Hi,
On 2022-04-14 12:16:45 -0400, Robert Haas wrote:
> I got curious and looked at the underlying problem here and I am
> wondering whether HaveRegisteredOrActiveSnapshot() is just buggy. It
> seems to me that the code is always going to return true if there are
> any active snapshots, and the rest of the function is intended to test
> whether there is a registered snapshot other than the catalog
> snapshot. But I don't think that's what this code does:
>
> if (pairingheap_is_empty(&RegisteredSnapshots) ||
> !pairingheap_is_singular(&RegisteredSnapshots))
> return false;
>
> return CatalogSnapshot == NULL;
Certainly looks off...
> I find that 'make check-world' passes with this change, which is
> disturbing, because it also passes without this change. That means we
> don't have any tests that reach HaveRegisteredOrActiveSnapshot() with
> more than one registered snapshot.
Part of that is because right now the assertion is placed "too deep" -
it should be much higher up, so it's reached even if there's not
actually a toast datum. But there's of other bugs preventing that :(. A
lot of bugs have been hidden by the existence of CatalogSnapshot (which
of course isn't something one actually can rely on).
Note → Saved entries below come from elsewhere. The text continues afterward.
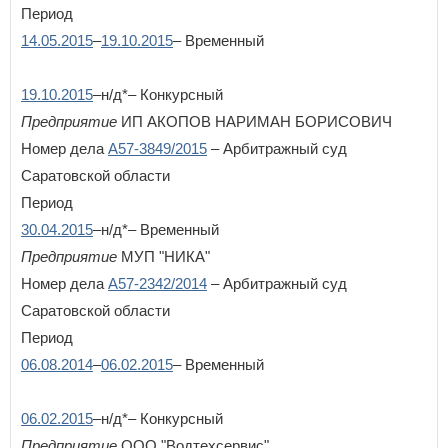
Период
Республика Татарстан
Республика Тыва
14.05.2015
–
19.10.2015
– Временный
Республика Хакасия
Ростовская область
19.10.2015
–н/д*– Конкурсный
Рязанская область
Предприятие
С
ИП АКОПОВ НАРИМАН БОРИСОВИЧ
Самарская область
Номер дела
А57-3849/2015
– Арбитражный суд
Санкт-Петербург
Саратовской области
Саратовская область
Период
Сахалинская область
Свердловская область
30.04.2015
–н/д*– Временный
Севастополь
Предприятие
МУП "НИКА"
Смоленская область
×
Заголовок модального окна
Номер дела
А57-2342/2014
– Арбитражный суд
Ставропольский край
Саратовской области
Т
Имя пользователя:
Период
Тамбовская область
06.08.2014
–
06.02.2015
– Временный
Тверская область
Томская область
Тульская область
06.02.2015
–н/д*– Конкурсный
Пароль:
Забыли пароль?
Тюменская область
Предприятие
ООО "Водтехсервис"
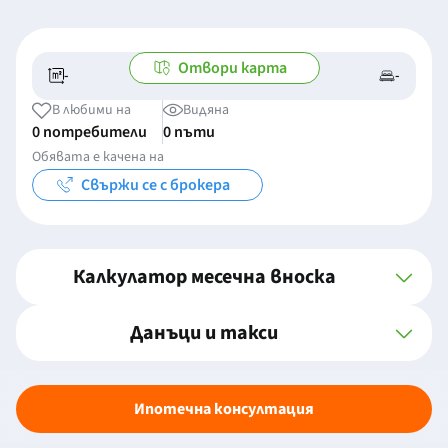
Отвори карта
-
-
-/-
-
В любими на
Видяна
0 потребители
0 пъти
Обявата е качена на
Свържи се с брокера
Калкулатор месечна вноска
Данъци и такси
Ипотечна консултация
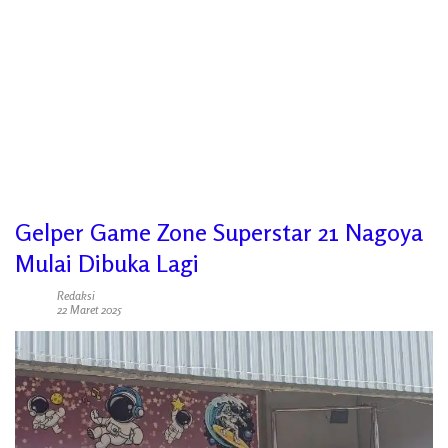
Gelper Game Zone Superstar 21 Nagoya
Mulai Dibuka Lagi
Redaksi
22 Maret 2025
> Also, unless we have plans to use HaveRegisteredOrActiveSnapshot() in
> more places,
I think we should, but there's the other bugs that need to be fixed
first :(. Namely that we have plenty places doing catalog accesses
without an active or registered snapshot :(.
> I think we should consider revising the whole approach here. The way
> init_toast_snapshot() is coded, we basically have some code that tests
> for active and registered snapshots and finds the oldest one. We error
> out if there isn't one. And then we get to this assertion, which
> checks the same stuff a second time but with an additional check to
> see whether we ended up with the catalog snapshot. Wouldn't it make
> more sense if GetOldestSnapshot() just refused to return the catalog
> snapshot in the first place?
I'm worried that that could cause additional bugs. Consider code using
GetOldestSnapshot() to check if tuples need to be preserved or such.
Greetings,
Andres Freund